Bayesian estimation hitting bounds

I’m trying to estimate a simple RBC model with three parameters. I’m using mode_compute=6 since other optimizers find a non-positive Hessian. However, the results are in the boundaries of the priors and not very close to the true values (the data used is synthetic data generated with alpha=0.3, betap=0.2 and rho=0.9).
I use these priors:

alpha, 0.3, 0.2, 0.5, normal_pdf, 0.3, 0.025;
betap, 0.2, gamma_pdf, 0.25, 0.1;
rho, 0.9, beta_pdf, 0.5, 0.2;

With first order I get these results:

prior mean post. mean 90% HPD interval prior pstdev

alpha 0.300 0.2005 0.2000 0.2017 norm 0.0250
betap 0.250 1.3170 1.3187 1.3294 gamm 0.1000
rho 0.500 0.9997 0.9997 0.9998 beta 0.2000

And with second order

prior mean post. mean 90% HPD interval prior pstdev

alpha 0.300 0.3000 0.3000 0.3000 norm 0.0250
betap 0.250 0.2000 0.2000 0.2000 gamm 0.1000
rho 0.500 0.9000 0.9000 0.9000 beta 0.2000

Thank you for the help
fake_data_1.csv (5.0 KB)
fake_data_2.csv (8.3 KB)
rbc.mod (2.2 KB)

I can’t spot a problem. Have you tried using a longer data set?

Hi Johannes,
Let me provide some more details regarding the issue here. We are trying to estimate 3 parameters coming from a plain-vanilla RBC model: \alpha, \beta, and \rho, representing the span of control, the discount rate, and the persistence of the AR(1) process, respectively. We are using 2 time series that we simulated (those fake_data csv files) for estimation: the deviations of consumption and investment. We tried to estimate this problem with some other codes that we’ve written, and it appeared to be well identified. Now we want to compare to the results from Dynare, as Dynare is the usual benchmark.

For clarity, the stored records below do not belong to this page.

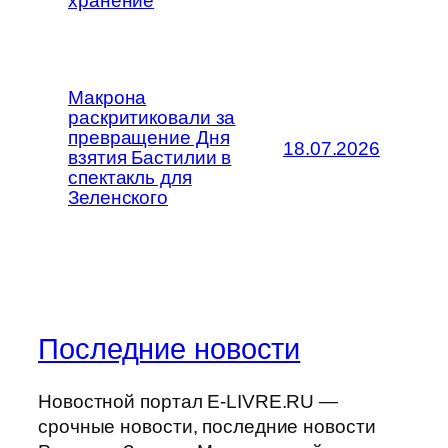
хранение
Макрона
раскритиковали за
превращение Дня
18.07.2026
взятия Бастилии в
спектакль для
Зеленского
Последние новости
Новостной портал E-LIVRE.RU —
срочные новости, последние новости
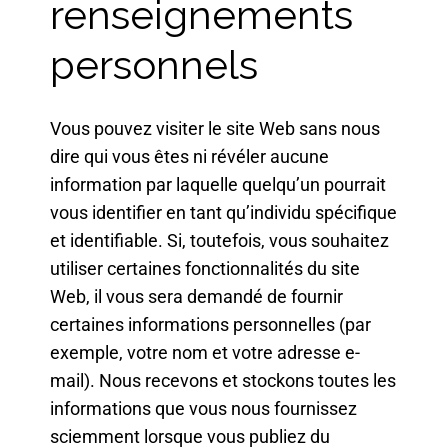
renseignements
personnels
Vous pouvez visiter le site Web sans nous
dire qui vous êtes ni révéler aucune
information par laquelle quelqu’un pourrait
vous identifier en tant qu’individu spécifique
et identifiable. Si, toutefois, vous souhaitez
utiliser certaines fonctionnalités du site
Web, il vous sera demandé de fournir
certaines informations personnelles (par
exemple, votre nom et votre adresse e-
mail). Nous recevons et stockons toutes les
informations que vous nous fournissez
sciemment lorsque vous publiez du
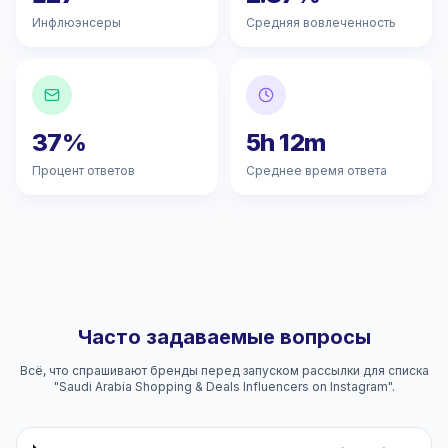
Инфлюэнсеры
Средняя вовлеченность
37%
5h 12m
Процент ответов
Среднее время ответа
Часто задаваемые вопросы
Всё, что спрашивают бренды перед запуском рассылки для списка
"Saudi Arabia Shopping & Deals Influencers on Instagram".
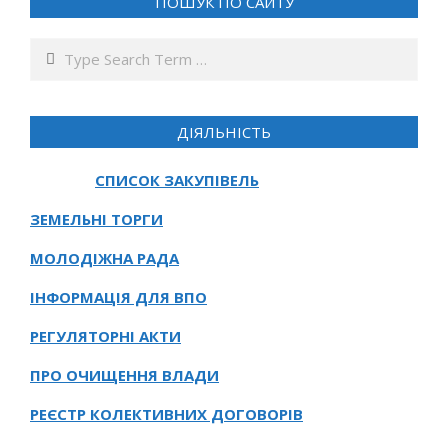
ПОШУК ПО САЙТУ
Search
ДІЯЛЬНІСТЬ
СПИСОК ЗАКУПІВЕЛЬ
ЗЕМЕЛЬНІ ТОРГИ
МОЛОДІЖНА РАДА
ІНФОРМАЦІЯ ДЛЯ ВПО
РЕГУЛЯТОРНІ АКТИ
ПРО ОЧИЩЕННЯ ВЛАДИ
РЕЄСТР КОЛЕКТИВНИХ ДОГОВОРІВ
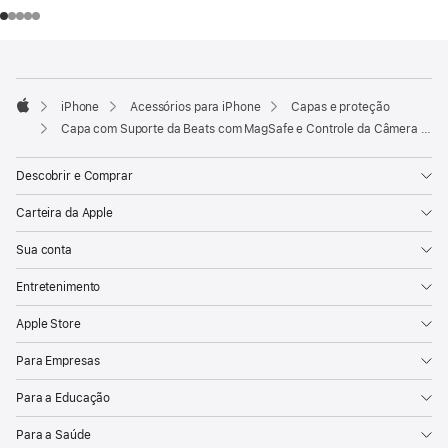
Rodapé
Notas
de
rodapé
iPhone
Acessórios para iPhone
Capas e proteção
Apple
Capa com Suporte da Beats com MagSafe e Controle da Câmera para iPhone 17 Pro – Calcário cítrico
Descobrir e Comprar
Carteira da Apple
Sua conta
Entretenimento
Apple Store
Para Empresas
Para a Educação
Para a Saúde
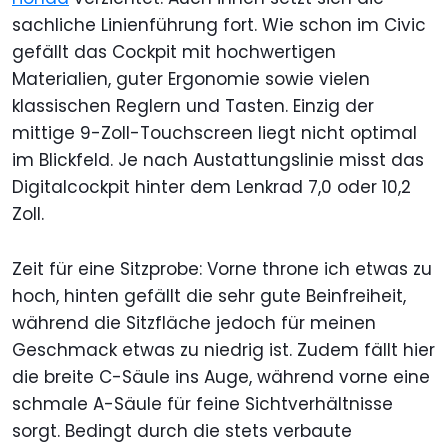
sachliche Linienführung fort. Wie schon im Civic
gefällt das Cockpit mit hochwertigen
Materialien, guter Ergonomie sowie vielen
klassischen Reglern und Tasten. Einzig der
mittige 9-Zoll-Touchscreen liegt nicht optimal
im Blickfeld. Je nach Austattungslinie misst das
Digitalcockpit hinter dem Lenkrad 7,0 oder 10,2
Zoll.
Zeit für eine Sitzprobe: Vorne throne ich etwas zu
hoch, hinten gefällt die sehr gute Beinfreiheit,
während die Sitzfläche jedoch für meinen
Geschmack etwas zu niedrig ist. Zudem fällt hier
die breite C-Säule ins Auge, während vorne eine
schmale A-Säule für feine Sichtverhältnisse
sorgt. Bedingt durch die stets verbaute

According to our previous experiments, T=200 is fine for identification. Our issue on Dynare is rather the Hessian on the mode would fail to compute when we are not using mode_compute=6, and hence Dynare would fail to proceed Random-Walk Metropolis-Hasting, even fails with first-order case.

Is the way we set the measurement errors correct? We just want to set the variance of the measurement error as 1e-5.

Here’s the result that we evaluate using Kalman filter derived likelihood on fake_data_1.csv, using the stuff that we wrote down. The MAP converged just after several iterations, so I think maybe it’s because we specified the Dynare model incorrectly.

ModeResult with maximized lp of 1427.26

:α      │ 0.296674
:β_p    │ 0.195203
:ρ      │ 0.875452

Using a file that simulates 200 periods of data directly in Dynare and then estimating it works as expected: rbc.mod (2.2 KB)
Thus, the Dynare model does not seem to match the model you used for generating the data.

Thank you Johannes, that’s very helpful. Let me have a look at it.

Yes, the issue was with the fake data I generated, which is inconsistent with the Dynare model in the end.
Thanks a lot for your help Johannes.